On-device speech to text, your professional vocabulary, and a voice line straight into your coding agent. Nothing leaves your Mac unless you say so.
Dictate a paragraph, watch it clean up on-device, then fire a command into your open agent. Fifteen seconds, no cloud round trip.
WhisperKit speech to text and a local model run entirely on your Mac. Cloud fallback is off by default and redacted when you turn it on. No account, no telemetry, no upload.
Teach it once. It biases recognition before it guesses and corrects after the fact. ISO 42001, GDPR, RCW, the names in your matters. Built for how professionals actually speak.
Hold a key, speak, and the command lands in your open Claude Code or Codex session. Connectors are plain files, so you and anyone who forks it can add their own.
The same reasons the best local-first tools exist, applied to dictation.
Audio and transcripts stay on the machine. There is no server to trust, breach, or subpoena.
You run it. No per-seat pricing that climbs every year, no usage caps, no lock-in.
Add vocabulary packs, write new agent connectors, wire in your own tools. The codebase is yours to shape.
Open source under MIT. No black box around how audio is handled or how text is cleaned.

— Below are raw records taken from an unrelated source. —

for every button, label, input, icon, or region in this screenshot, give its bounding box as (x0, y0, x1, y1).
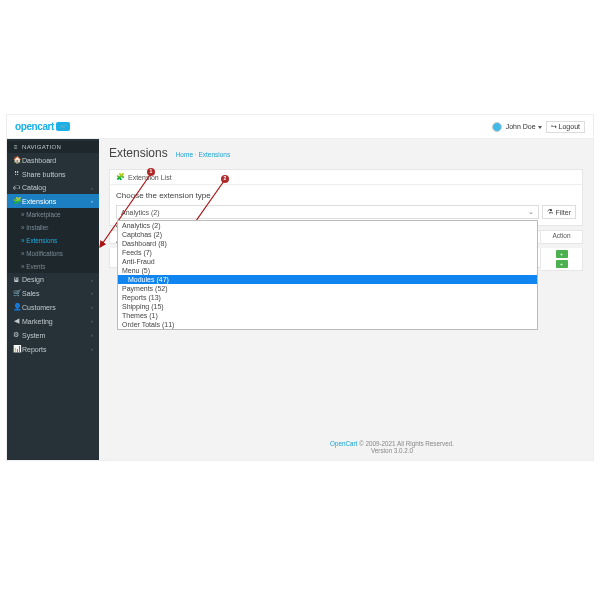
chevron-right-icon: › (91, 318, 93, 324)
extension-type-select[interactable]: Analytics (2) ⌄ Analytics (2)Captchas (2… (116, 205, 539, 219)
chevron-right-icon: › (91, 304, 93, 310)
sidebar: ≡ NAVIGATION 🏠Dashboard⠿Share buttons🏷Ca… (7, 139, 99, 460)
filter-icon: ⚗ (547, 208, 553, 216)
brand-name: opencart (15, 121, 54, 132)
option-anti-fraud[interactable]: Anti-Fraud (118, 257, 537, 266)
app-header: opencart 🛒 John Doe ↪ Logout (7, 115, 593, 139)
sidebar-item-customers[interactable]: 👤Customers› (7, 300, 99, 314)
breadcrumb-home[interactable]: Home (176, 151, 193, 158)
nav-icon: 🧩 (13, 197, 19, 205)
chevron-right-icon: › (91, 290, 93, 296)
menu-icon: ≡ (13, 144, 19, 150)
sidebar-item-catalog[interactable]: 🏷Catalog› (7, 181, 99, 194)
chevron-right-icon: › (91, 185, 93, 191)
sidebar-subitem-marketplace[interactable]: » Marketplace (7, 208, 99, 221)
logout-button[interactable]: ↪ Logout (546, 121, 585, 133)
extension-list-panel: 🧩 Extension List Choose the extension ty… (109, 169, 583, 226)
nav-heading: ≡ NAVIGATION (7, 141, 99, 153)
breadcrumb: Home · Extensions (176, 151, 231, 158)
install-button[interactable]: + (556, 260, 568, 268)
main-content: Extensions Home · Extensions 🧩 Extension… (99, 139, 593, 460)
option-themes[interactable]: Themes (1) (118, 311, 537, 320)
sidebar-subitem-modifications[interactable]: » Modifications (7, 247, 99, 260)
option-feeds[interactable]: Feeds (7) (118, 248, 537, 257)
option-captchas[interactable]: Captchas (2) (118, 230, 537, 239)
chevron-down-icon: ⌄ (528, 208, 534, 216)
user-menu[interactable]: John Doe (506, 123, 542, 130)
option-reports[interactable]: Reports (13) (118, 293, 537, 302)
nav-icon: 🖥 (13, 276, 19, 283)
sidebar-subitem-installer[interactable]: » Installer (7, 221, 99, 234)
option-menu[interactable]: Menu (5) (118, 266, 537, 275)
action-cell: + + (541, 248, 583, 271)
chevron-right-icon: › (91, 198, 93, 204)
nav-icon: 📊 (13, 345, 19, 353)
sidebar-item-dashboard[interactable]: 🏠Dashboard (7, 153, 99, 167)
nav-icon: 🏷 (13, 184, 19, 191)
chevron-right-icon: › (91, 346, 93, 352)
sidebar-item-share-buttons[interactable]: ⠿Share buttons (7, 167, 99, 181)
option-analytics[interactable]: Analytics (2) (118, 221, 537, 230)
choose-type-label: Choose the extension type (116, 191, 576, 200)
filter-button[interactable]: ⚗ Filter (542, 205, 576, 219)
option-payments[interactable]: Payments (52) (118, 284, 537, 293)
sidebar-item-marketing[interactable]: ◀Marketing› (7, 314, 99, 328)
chevron-right-icon: › (91, 277, 93, 283)
sidebar-item-system[interactable]: ⚙System› (7, 328, 99, 342)
nav-icon: ⠿ (13, 170, 19, 178)
avatar[interactable] (492, 122, 502, 132)
chevron-right-icon: › (91, 332, 93, 338)
install-button[interactable]: + (556, 250, 568, 258)
sidebar-subitem-extensions[interactable]: » Extensions (7, 234, 99, 247)
sidebar-item-reports[interactable]: 📊Reports› (7, 342, 99, 356)
option-modules[interactable]: Modules (47) (118, 275, 537, 284)
footer: OpenCart © 2009-2021 All Rights Reserved… (191, 440, 593, 454)
logout-icon: ↪ (551, 123, 557, 131)
nav-icon: ◀ (13, 317, 19, 325)
page-title: Extensions (109, 146, 168, 160)
chevron-down-icon (538, 126, 542, 129)
action-column-header: Action (541, 230, 583, 244)
extension-type-dropdown[interactable]: Analytics (2)Captchas (2)Dashboard (8)Fe… (117, 220, 538, 330)
brand-logo[interactable]: opencart 🛒 (15, 121, 70, 132)
sidebar-item-sales[interactable]: 🛒Sales› (7, 286, 99, 300)
nav-icon: 🛒 (13, 289, 19, 297)
cart-icon: 🛒 (56, 122, 70, 131)
footer-link[interactable]: OpenCart (330, 440, 357, 447)
nav-icon: ⚙ (13, 331, 19, 339)
nav-icon: 👤 (13, 303, 19, 311)
option-shipping[interactable]: Shipping (15) (118, 302, 537, 311)
sidebar-item-extensions[interactable]: 🧩Extensions› (7, 194, 99, 208)
sidebar-subitem-events[interactable]: » Events (7, 260, 99, 273)
panel-header: 🧩 Extension List (110, 170, 582, 185)
option-order[interactable]: Order Totals (11) (118, 320, 537, 329)
sidebar-item-design[interactable]: 🖥Design› (7, 273, 99, 286)
option-dashboard[interactable]: Dashboard (8) (118, 239, 537, 248)
extension-icon: 🧩 (116, 173, 125, 181)
version-text: Version 3.0.2.0 (371, 447, 413, 454)
nav-icon: 🏠 (13, 156, 19, 164)
breadcrumb-current[interactable]: Extensions (198, 151, 230, 158)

| VoxFlow Local | Cloud dictation (Wispr, Otter, cloud STT) | |
|---|---|---|
| Where audio goes | Stays on your Mac | Uploaded to a server |
| Monthly cost | Free, you run it | Subscription, per seat |
| Your vocabulary | Learned and biased on-device | Generic, often capped |
| Drives your agent | Voice into Claude Code / Codex Experimental | No |
| Source code | Open, MIT, fork it | Closed |
| Works offline | Yes | No |
macOS 14 or later, Apple Silicon. A free Apple ID developer certificate keeps the accessibility grant across rebuilds; ad-hoc signing works without an Apple account.
# 1. clone git clone https://github.com/ZOLAtheCodeX/voxflow-local.git cd voxflow-local # 2. bootstrap the backend and models ./scripts/bootstrap_all.sh # 3. run the backend, then the app ./scripts/run_backend.sh swift run VoxFlowLocal
Full signing matrix and Ollama setup in the README. Text polish uses a local Ollama model; the regex pipeline is the fallback when Ollama is not running.